§ **What is required**:
Find the line below with "hope something can be figur" and the line with "Performed under fluoroscopic guidance with". Output them and the lines between, exactly, but not the pictures.

§ **Supplied entries**:
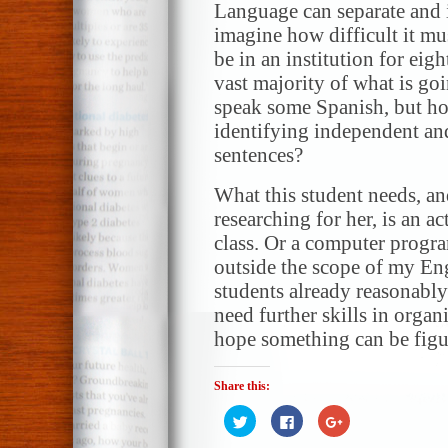
Language can separate and i
imagine how difficult it mus
be in an institution for eig
vast majority of what is go
speak some Spanish, but ho
identifying independent an
sentences?
What this student needs, an
researching for her, is an 
class. Or a computer progra
outside the scope of my Eng
students already reasonably
need further skills in organi
hope something can be figur
Share this:
Click
Click
Click
to
to
to
share
share
share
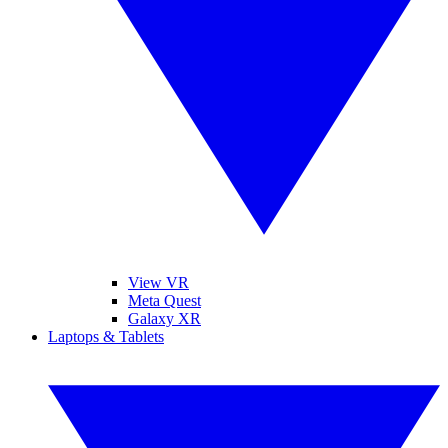
View VR
Meta Quest
Galaxy XR
Laptops & Tablets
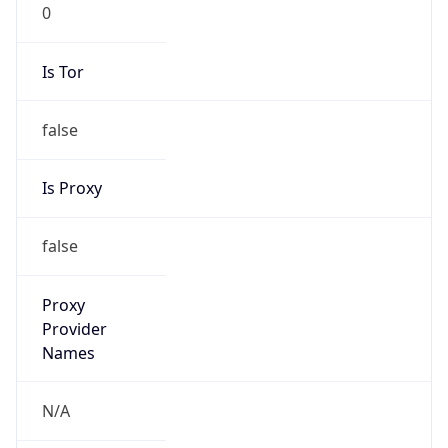
0
Is Tor
false
Is Proxy
false
Proxy
Provider
Names
N/A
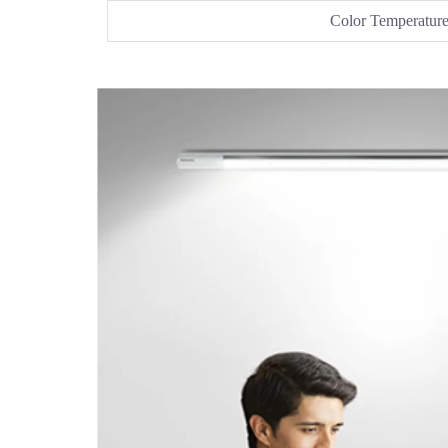
Color Temperatur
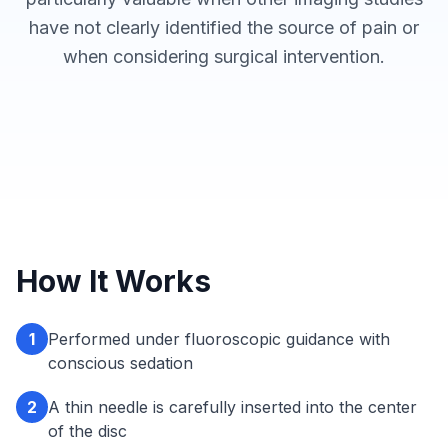
have not clearly identified the source of pain or
when considering surgical intervention.
How It Works
1
Performed under fluoroscopic guidance with
conscious sedation
2
A thin needle is carefully inserted into the center
of the disc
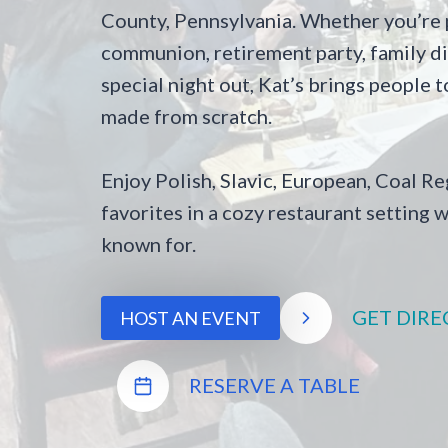
County, Pennsylvania. Whether you’re p
communion, retirement party, family din
special night out, Kat’s brings people
made from scratch.
Enjoy Polish, Slavic, European, Coal 
favorites in a cozy restaurant setting w
known for.
GET DIRE
HOST AN EVENT
RESERVE A TABLE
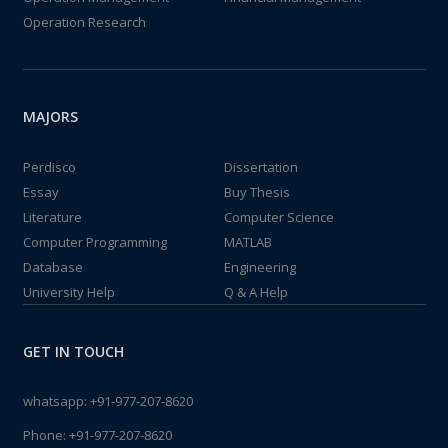
Operation Research
MAJORS
Perdisco
Dissertation
Essay
Buy Thesis
Literature
Computer Science
Computer Programming
MATLAB
Database
Engineering
University Help
Q & A Help
GET IN TOUCH
whatsapp:
+91-977-207-8620
Phone:
+91-977-207-8620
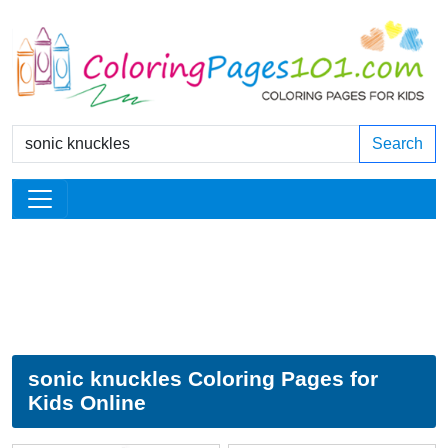
Search
sonic knuckles Coloring Pages for
Kids Online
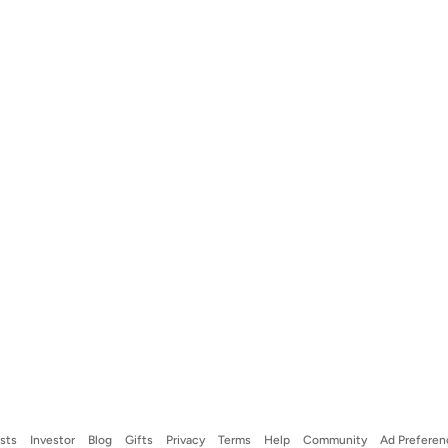
ists
Investor
Blog
Gifts
Privacy
Terms
Help
Community
Ad Preferen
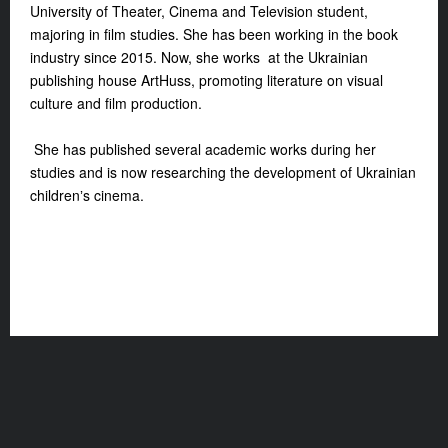
University of Theater, Cinema and Television student,
majoring in film studies. She has been working in the book
industry since 2015. Now, she works at the Ukrainian
publishing house ArtHuss, promoting literature on visual
culture and film production.
She has published several academic works during her
studies and is now researching the development of Ukrainian
childrenʼs cinema.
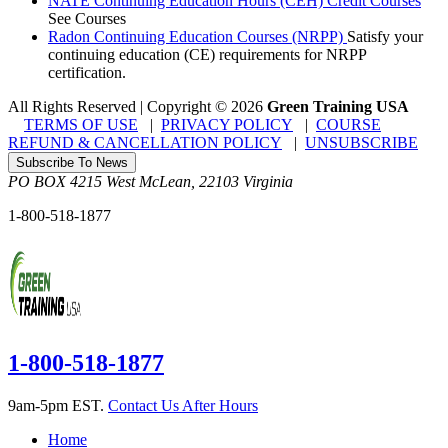
NATE Continuing Education Hours (CEH) Credit Courses
See Courses
Radon Continuing Education Courses (NRPP)
Satisfy your
continuing education (CE) requirements for NRPP
certification.
All Rights Reserved | Copyright
©
2026
Green Training USA
TERMS OF USE
|
PRIVACY POLICY
|
COURSE
REFUND & CANCELLATION POLICY
|
UNSUBSCRIBE
Subscribe To News
PO BOX 4215
West McLean
,
22103
Virginia
1-800-518-1877
1-800-518-1877
9am-5pm EST.
Contact Us After Hours
Home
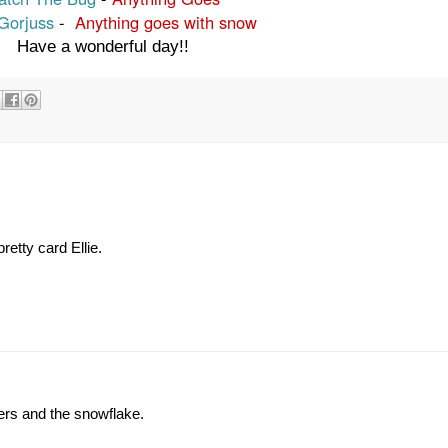
 Gorjuss
-
Anything goes with snow
Have a wonderful day!!
etty card Ellie.
ers and the snowflake.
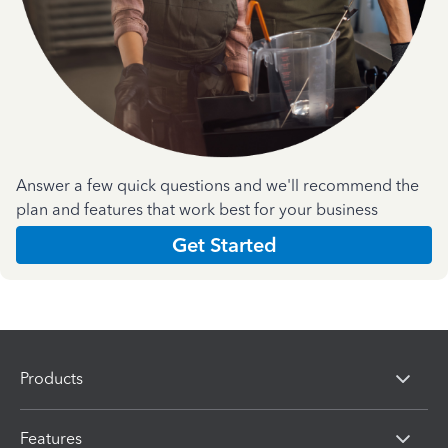
Answer a few quick questions and we'll recommend the
plan and features that work best for your business
Get Started
Products
Features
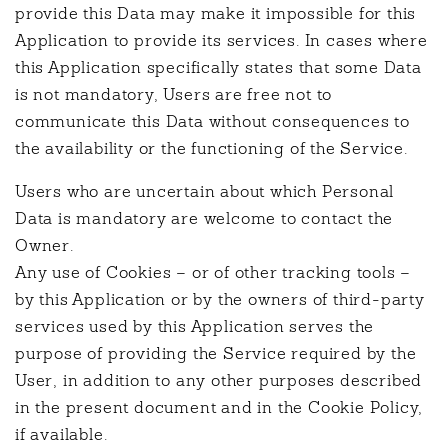
provide this Data may make it impossible for this
Application to provide its services. In cases where
this Application specifically states that some Data
is not mandatory, Users are free not to
communicate this Data without consequences to
the availability or the functioning of the Service.
Users who are uncertain about which Personal
Data is mandatory are welcome to contact the
Owner.
Any use of Cookies – or of other tracking tools –
by this Application or by the owners of third-party
services used by this Application serves the
purpose of providing the Service required by the
User, in addition to any other purposes described
in the present document and in the Cookie Policy,
if available.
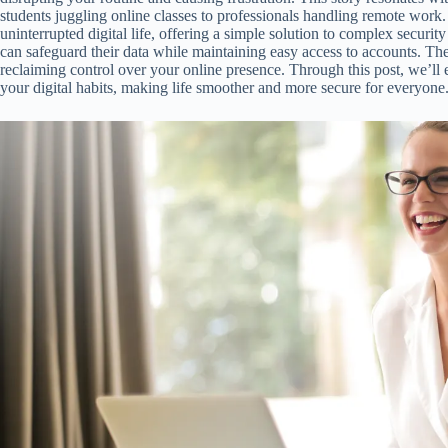
students juggling online classes to professionals handling remote work
uninterrupted digital life, offering a simple solution to complex securit
can safeguard their data while maintaining easy access to accounts. The c
reclaiming control over your online presence. Through this post, we’l
your digital habits, making life smoother and more secure for everyone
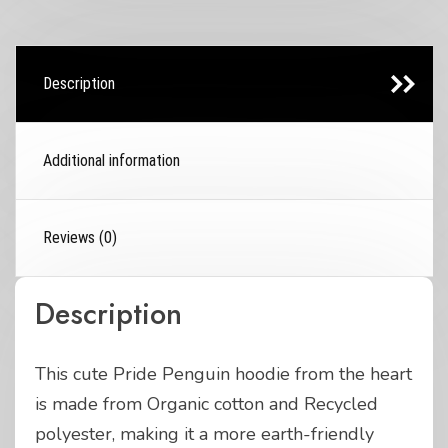
Description
Additional information
Reviews (0)
Description
This cute Pride Penguin hoodie from the heart
is made from Organic cotton and Recycled
polyester, making it a more earth-friendly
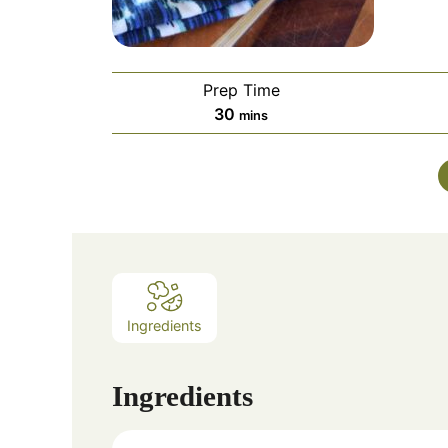
Prep Time
minutes
30
mins
Ingredients
Ingredients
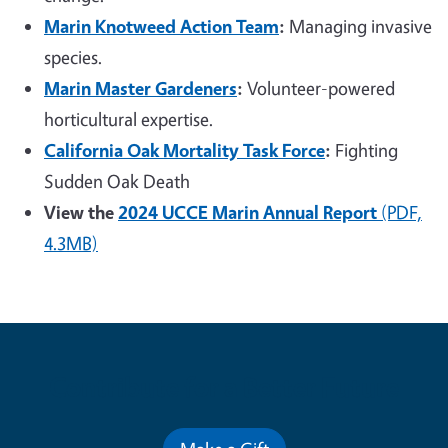
Marin Knotweed Action Team
:
Managing invasive
species.
Marin Master Gardeners
:
Volunteer-powered
horticultural expertise.
California Oak Mortality Task Force
:
Fighting
Sudden Oak Death
View the
2024 UCCE Marin Annual Report
(PDF,
4.3MB)
Contribute for a Better Future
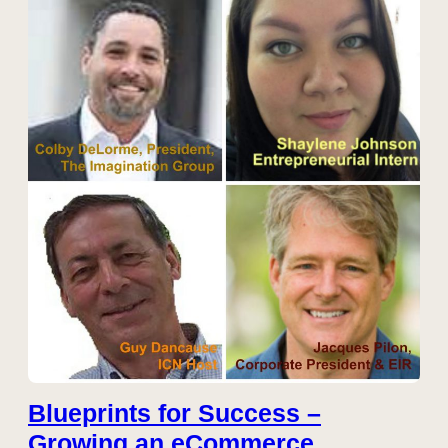
Blueprints for Success –
Growing an eCommerce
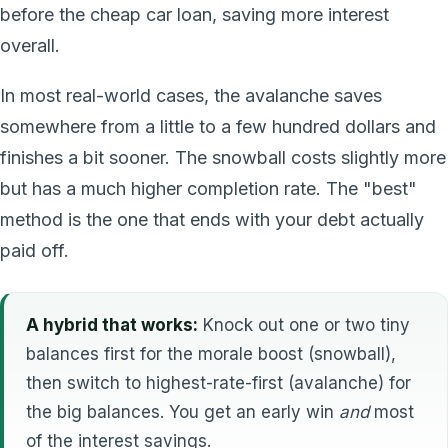
before the cheap car loan, saving more interest
overall.
In most real-world cases, the avalanche saves
somewhere from a little to a few hundred dollars and
finishes a bit sooner. The snowball costs slightly more
but has a much higher completion rate. The "best"
method is the one that ends with your debt actually
paid off.
A hybrid that works:
Knock out one or two tiny
balances first for the morale boost (snowball),
then switch to highest-rate-first (avalanche) for
the big balances. You get an early win
and
most
of the interest savings.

§ **Response box**:
hope something can be figur
Share this:
Click
Click
Click
to
to
to
share
share
share
View VR
Meta Quest
Galaxy XR
Laptops & Tablets
0
Is Tor
false
Is Proxy
false
Proxy
Provider
Names
N/A
Color Temperatur
have not clearly identified the source of pain or
when considering surgical intervention.
How It Works
1
Performed under fluoroscopic guidance with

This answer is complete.